**What is needed:** Where the records below show a line containing "More quizzes in this format", start copying; end with the line containing "A type of vision impairment", and copy it too.

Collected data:
□ □ □ □ □

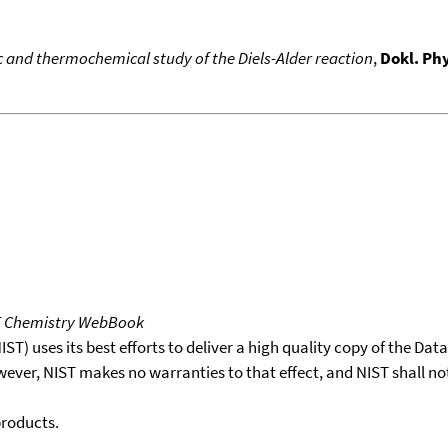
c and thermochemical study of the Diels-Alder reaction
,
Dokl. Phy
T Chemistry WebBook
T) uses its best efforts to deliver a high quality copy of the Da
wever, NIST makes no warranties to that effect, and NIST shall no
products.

□ □ □ □ □

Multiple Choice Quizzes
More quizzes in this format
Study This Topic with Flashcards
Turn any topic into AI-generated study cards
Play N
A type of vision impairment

□ □ □ □ □

**Response to the task:**
More quizzes in this format
Study This Topic with Flashcards
Turn any topic into AI-generated study cards
Play N
A type of vision impairment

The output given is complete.